M&A is driving scale for fintech
For fintechs, consolidation and partnerships can drive scale via distribution and extend customer networks, access to new markets and deliver international growth. They can also offer access to valuable data, industry and regulatory knowledge, while also providing capital from incumbents often lacking the highly desirable digital solutions.
For example, Lloyds Banking Group has attempted to accelerate the bank’s digital transformation through its partnership and £11-million investment in UK-based fintech Thought Machine, a cloud-native, next-generation banking platform.
Fintech players are also looking to defensively or strategically grow market share, product offering or geographical reach through acquisition. We have seen several divestments of non-core fintech assets from larger incumbents, including Hargreaves Lansdown’s sale of UK-based FundsLibrary to US-headquartered Broadridge, and Euronext selling its asset and fund management platform Centevo to Profile Software.

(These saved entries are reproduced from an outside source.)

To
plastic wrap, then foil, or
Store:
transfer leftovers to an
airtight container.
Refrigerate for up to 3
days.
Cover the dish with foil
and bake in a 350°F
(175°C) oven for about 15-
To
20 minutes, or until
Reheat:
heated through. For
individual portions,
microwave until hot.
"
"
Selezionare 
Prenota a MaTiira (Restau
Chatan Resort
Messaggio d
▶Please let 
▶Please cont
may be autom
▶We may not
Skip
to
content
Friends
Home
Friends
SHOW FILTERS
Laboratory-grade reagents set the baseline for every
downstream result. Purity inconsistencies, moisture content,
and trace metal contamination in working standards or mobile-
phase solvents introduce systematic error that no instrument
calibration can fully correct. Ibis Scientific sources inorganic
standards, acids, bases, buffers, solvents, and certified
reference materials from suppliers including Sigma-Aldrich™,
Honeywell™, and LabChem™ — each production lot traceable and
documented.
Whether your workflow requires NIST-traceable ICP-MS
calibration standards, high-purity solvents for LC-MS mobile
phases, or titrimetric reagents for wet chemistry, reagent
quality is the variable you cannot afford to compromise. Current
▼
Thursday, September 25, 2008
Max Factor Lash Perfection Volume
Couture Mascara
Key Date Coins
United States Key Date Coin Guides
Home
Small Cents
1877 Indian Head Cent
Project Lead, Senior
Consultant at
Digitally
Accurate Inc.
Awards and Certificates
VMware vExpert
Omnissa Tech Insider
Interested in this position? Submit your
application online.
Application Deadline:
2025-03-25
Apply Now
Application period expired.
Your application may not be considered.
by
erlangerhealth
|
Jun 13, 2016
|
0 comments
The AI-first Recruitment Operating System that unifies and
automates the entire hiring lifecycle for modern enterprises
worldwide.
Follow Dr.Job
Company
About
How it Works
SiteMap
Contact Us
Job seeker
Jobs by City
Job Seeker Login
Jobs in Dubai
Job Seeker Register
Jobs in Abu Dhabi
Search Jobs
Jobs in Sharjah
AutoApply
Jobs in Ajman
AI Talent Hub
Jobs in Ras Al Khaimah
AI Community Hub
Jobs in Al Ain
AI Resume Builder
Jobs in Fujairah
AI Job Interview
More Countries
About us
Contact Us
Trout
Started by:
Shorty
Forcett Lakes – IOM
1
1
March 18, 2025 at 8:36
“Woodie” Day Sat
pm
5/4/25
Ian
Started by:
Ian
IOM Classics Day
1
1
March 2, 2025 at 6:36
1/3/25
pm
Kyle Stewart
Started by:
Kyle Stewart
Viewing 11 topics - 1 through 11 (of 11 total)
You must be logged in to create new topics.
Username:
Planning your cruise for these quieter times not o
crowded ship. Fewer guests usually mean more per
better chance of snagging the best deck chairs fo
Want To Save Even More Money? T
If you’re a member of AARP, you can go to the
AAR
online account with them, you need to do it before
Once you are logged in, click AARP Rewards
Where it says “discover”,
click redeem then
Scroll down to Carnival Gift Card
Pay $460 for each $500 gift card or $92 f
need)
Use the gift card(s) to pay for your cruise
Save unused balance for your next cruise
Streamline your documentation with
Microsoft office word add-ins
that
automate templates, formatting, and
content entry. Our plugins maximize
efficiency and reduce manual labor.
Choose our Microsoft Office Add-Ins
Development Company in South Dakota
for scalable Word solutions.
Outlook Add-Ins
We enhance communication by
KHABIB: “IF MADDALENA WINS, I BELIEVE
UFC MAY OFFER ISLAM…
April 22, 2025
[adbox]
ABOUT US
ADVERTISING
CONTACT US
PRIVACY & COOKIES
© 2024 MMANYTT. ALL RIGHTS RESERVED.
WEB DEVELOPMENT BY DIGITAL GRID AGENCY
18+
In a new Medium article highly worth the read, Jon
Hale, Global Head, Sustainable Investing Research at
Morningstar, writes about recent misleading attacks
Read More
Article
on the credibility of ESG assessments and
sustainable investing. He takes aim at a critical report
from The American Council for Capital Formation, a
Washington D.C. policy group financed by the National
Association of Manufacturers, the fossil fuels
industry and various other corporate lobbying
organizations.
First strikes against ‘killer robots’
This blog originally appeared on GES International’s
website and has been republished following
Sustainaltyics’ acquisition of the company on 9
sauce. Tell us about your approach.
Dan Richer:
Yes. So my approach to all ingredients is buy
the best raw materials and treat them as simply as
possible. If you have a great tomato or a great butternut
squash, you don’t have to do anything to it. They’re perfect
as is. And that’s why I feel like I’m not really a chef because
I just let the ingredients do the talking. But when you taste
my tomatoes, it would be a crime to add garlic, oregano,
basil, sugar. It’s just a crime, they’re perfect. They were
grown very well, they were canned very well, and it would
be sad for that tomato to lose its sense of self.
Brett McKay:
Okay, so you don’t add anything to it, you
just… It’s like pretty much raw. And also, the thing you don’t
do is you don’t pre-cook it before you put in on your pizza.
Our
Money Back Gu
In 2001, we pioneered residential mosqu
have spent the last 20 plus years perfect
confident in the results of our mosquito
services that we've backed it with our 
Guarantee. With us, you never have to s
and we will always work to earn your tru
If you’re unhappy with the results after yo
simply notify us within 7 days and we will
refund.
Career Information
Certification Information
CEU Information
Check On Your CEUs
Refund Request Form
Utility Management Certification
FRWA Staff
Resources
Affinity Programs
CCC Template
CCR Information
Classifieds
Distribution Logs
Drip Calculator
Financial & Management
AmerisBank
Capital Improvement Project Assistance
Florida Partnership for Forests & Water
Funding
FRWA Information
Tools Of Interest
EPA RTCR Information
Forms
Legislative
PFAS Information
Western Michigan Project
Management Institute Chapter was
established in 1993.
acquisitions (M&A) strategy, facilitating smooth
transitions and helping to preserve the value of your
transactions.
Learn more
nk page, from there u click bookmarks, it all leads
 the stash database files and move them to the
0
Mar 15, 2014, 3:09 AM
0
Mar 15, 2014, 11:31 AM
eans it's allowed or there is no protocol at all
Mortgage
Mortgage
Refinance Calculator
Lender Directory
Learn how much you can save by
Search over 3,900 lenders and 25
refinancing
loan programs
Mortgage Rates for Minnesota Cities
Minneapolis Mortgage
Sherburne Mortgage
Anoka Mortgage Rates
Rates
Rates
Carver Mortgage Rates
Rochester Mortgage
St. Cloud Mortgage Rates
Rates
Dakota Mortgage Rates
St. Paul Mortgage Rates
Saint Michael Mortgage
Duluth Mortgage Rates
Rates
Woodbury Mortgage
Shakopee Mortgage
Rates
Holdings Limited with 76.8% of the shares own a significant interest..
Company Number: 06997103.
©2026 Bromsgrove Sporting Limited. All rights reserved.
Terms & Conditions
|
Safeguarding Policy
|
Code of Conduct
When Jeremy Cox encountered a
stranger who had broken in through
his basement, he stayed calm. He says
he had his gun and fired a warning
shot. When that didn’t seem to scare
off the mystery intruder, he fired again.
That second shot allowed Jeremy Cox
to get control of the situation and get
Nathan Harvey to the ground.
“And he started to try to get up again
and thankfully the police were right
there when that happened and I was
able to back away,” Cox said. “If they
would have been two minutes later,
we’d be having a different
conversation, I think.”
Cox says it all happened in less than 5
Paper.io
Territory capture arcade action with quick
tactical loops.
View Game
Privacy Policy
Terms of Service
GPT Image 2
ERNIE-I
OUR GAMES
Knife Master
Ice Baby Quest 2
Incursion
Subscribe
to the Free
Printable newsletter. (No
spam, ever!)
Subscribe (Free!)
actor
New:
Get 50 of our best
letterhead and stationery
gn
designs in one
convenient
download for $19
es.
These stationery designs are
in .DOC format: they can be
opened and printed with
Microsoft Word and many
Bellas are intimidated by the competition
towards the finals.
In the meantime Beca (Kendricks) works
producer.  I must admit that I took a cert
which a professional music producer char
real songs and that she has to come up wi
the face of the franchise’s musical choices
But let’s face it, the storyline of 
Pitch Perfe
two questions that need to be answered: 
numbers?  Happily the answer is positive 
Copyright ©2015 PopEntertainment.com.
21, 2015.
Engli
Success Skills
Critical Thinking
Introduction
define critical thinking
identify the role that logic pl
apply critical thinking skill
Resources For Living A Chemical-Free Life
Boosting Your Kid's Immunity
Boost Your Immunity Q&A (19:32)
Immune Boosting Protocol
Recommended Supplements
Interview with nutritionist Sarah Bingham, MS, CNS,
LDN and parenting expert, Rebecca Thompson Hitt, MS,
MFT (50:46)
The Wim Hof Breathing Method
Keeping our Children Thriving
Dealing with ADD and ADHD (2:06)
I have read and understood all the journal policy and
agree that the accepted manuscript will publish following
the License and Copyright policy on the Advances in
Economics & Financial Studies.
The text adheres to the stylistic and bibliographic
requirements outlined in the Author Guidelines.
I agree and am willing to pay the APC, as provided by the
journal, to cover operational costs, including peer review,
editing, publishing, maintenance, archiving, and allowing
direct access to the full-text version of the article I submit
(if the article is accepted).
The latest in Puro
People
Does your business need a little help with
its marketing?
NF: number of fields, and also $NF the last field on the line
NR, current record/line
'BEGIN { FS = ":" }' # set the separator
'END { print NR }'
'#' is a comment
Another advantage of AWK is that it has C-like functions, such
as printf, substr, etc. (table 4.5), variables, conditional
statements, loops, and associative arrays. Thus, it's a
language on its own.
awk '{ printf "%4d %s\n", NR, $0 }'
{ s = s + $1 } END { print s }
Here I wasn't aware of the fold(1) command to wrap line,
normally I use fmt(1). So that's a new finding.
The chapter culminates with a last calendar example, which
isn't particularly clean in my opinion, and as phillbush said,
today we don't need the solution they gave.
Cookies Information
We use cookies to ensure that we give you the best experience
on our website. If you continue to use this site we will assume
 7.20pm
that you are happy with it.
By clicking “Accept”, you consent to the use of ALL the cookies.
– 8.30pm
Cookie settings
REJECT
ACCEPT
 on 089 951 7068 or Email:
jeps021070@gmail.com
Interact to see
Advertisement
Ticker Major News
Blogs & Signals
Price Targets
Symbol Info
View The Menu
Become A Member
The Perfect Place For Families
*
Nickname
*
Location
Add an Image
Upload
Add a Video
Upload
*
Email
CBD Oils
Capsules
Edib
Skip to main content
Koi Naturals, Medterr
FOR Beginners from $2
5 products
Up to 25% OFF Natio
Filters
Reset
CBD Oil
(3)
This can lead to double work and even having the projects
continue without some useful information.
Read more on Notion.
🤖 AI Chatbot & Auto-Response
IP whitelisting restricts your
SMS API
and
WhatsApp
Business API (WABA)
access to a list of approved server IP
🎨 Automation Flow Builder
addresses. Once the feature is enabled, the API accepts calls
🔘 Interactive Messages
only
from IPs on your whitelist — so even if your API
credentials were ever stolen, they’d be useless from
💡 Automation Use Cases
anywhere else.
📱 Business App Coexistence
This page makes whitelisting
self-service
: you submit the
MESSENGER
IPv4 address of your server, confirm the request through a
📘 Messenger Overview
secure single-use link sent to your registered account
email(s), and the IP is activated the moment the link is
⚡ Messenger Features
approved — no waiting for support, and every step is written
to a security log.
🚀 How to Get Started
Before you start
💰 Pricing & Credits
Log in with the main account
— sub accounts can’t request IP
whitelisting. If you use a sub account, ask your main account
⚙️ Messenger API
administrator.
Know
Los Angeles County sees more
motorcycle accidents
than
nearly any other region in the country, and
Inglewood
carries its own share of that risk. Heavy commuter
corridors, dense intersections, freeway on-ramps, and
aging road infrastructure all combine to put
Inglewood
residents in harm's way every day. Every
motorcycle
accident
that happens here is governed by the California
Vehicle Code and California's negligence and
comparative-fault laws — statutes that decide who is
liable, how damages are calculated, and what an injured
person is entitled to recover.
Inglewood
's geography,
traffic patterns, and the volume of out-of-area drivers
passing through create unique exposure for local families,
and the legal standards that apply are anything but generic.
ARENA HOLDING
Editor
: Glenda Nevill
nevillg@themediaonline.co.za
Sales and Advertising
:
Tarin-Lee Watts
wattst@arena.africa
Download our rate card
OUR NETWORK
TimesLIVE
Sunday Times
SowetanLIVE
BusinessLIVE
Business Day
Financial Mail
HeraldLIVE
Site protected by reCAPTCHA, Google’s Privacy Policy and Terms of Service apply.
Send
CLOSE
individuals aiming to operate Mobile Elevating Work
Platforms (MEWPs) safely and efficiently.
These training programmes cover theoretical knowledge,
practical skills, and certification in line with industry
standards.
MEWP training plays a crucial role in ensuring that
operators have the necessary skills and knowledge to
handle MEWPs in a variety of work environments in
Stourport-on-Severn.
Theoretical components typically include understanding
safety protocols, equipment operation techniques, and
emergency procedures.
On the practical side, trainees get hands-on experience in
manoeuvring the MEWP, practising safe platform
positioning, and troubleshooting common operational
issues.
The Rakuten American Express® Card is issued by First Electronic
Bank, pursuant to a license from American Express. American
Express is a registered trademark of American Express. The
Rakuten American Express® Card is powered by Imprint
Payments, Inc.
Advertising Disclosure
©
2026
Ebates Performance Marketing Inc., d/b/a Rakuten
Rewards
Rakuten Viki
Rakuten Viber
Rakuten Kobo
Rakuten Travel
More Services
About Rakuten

The regulatory environment in financial services continues to develop a sharper focus. As consolidation opportunities present themselves, we are likely to see competition authorities playing closer attention.
The recent Competition and Markets Authority (CMA) ruling blocking the proposed merger between the UK’s two largest equity crowd-funding platforms, Crowdcube and Seedrs, is a case in point.
With the challenges faced by the fintech sector in 2020 and the ongoing potential uncertainty of the shape of the Brexit deal for the financial services industry, the role of government in supporting UK fintech will be important in maintaining the UK’s position as the top investment destination in Europe.
The Kalifa review of UK fintech, which was published on 26 February 2021, sheds some light on the government’s priorities with regards to fintech and highlights a number of recommendations for strengthening the UK fintech market.
Regtech driving investment
Given the growing size and importance, as well as potential risks, the fintech sector is likely to attract more attention from regulators in 2021 and beyond, while also playing a greater role in helping incumbents manage regulatory pressures.
As we explained in our Regulatory Handbook:
“As the various regulators continue to provide additional focus on data collection, regulatory reporting, preventing financial crime prevention, data protection, advances in tax data collection and reporting; regulated firms need to develop an effective regtech strategy to respond to the challenges and indeed opportunities this creates".
There are significant opportunities for regtechs to provide the necessary reporting tools to enable larger incumbents to remain compliant in the ever-evolving regulatory landscape, with further complexities and regulatory uncertainty likely to emerge as a result of Brexit.
The growth and importance of the role of regtech in financial services has not gone unnoticed, attracting investment not only from incumbents, but also the broader investment community.
Recent examples include the investment by Tenzing Private Equity into VIPR, a software company that provides data, reporting and compliance solutions to the Lloyds of London insurance market. More recently SEP backed AutoRek, a provider of financial controls and regulatory reporting software.
The evolution of the fintech industry
The broad definition of the fintech landscape is continuously evolving, but it is undoubtedly transforming how financial services are being consumed. It's moved from the edge to the mainstream, and the structural changes accelerated by recent events are here to stay.
Regulatory tailwinds will be both drive and necessitate further change and there's a huge opportunity in helping the broader financial services sector reposition and accelerate the pace of digitalisation, providing customers with enhanced user experiences, products and services.
We anticipate a step up in the pace of M&A, as business models increasingly overlap and the benefits of the scale economics, which are so evident in financial services, drive further deals.